I had an almost similar situation around the ADHD medication thing.

What BPD mom wants to do is get the kids to focus on the ball. You need to help the kids focus on the game, which is about helping them use their emotional instincts to detect BS. There are probably better ways to say it  Smiling (click to insert in post)

"That must feel bad when mom says I want to drug you. Do you think she knows how it makes you feel?"

"How did you feel when mom said that? If someone said that to me, I think I would feel bad. Maybe even mad."

I had to do that with S13, but I admit it's very hard to do, although I've gotten a lot better at it. My reflex was to defend myself because I felt like I was in a battle with N/BPDx. Fortunately, detachment happened at some point and it got easier to see him as a pathetic, seriously ill and damaged man. If you get into a defensive crouch every time your ex tells the kids something inappropriate, that just makes kids feel like they have two adults who are doing the same thing -- worrying about their own place in the universe instead of the kids.

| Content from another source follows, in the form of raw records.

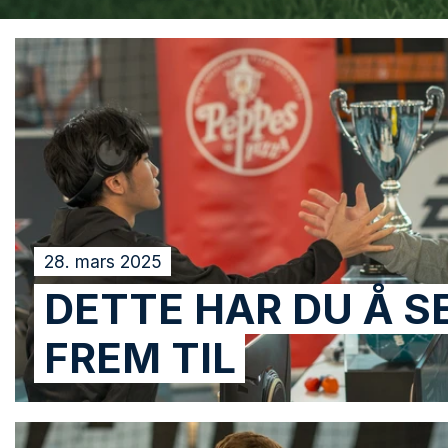
28. mars 2025
DETTE HAR DU Å S
FREM TIL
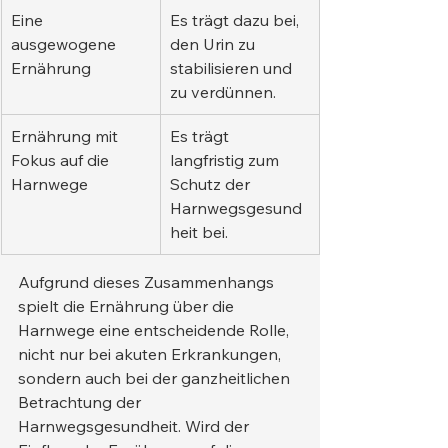
Eine 
Es trägt dazu bei, 
ausgewogene 
den Urin zu 
Ernährung
stabilisieren und 
zu verdünnen.
Ernährung mit 
Es trägt 
Fokus auf die 
langfristig zum 
Harnwege
Schutz der 
Harnwegsgesund
heit bei.
Aufgrund dieses Zusammenhangs 
spielt die Ernährung über die 
Harnwege eine entscheidende Rolle, 
nicht nur bei akuten Erkrankungen, 
sondern auch bei der ganzheitlichen 
Betrachtung der 
Harnwegsgesundheit. Wird der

My son stopped talking to me about what his dad said, which is actually very toxic to kids. I wish I understand the whole validation thing earlier. I think by not talking about stuff with his dad, or saying things like, "That's a grown-up conversation that you don't need to worry about" made things worse.

Encourage them to talk about things -- if they bring it up, it means they're worried. They want validation for their feelings more than anything. After they've been heard, and feel that you're there, you can correct the BS later. Try to not do it right away. Even wait a few days. "Remember how we were talking about medication? For some kids, it's like putting on eye glasses and being able to see if they don't have good vision. I don't know if that might help you or not. But I will feel bad if you go through life not being able to focus, and it's because I don't try and help you." Or whatever you want to say.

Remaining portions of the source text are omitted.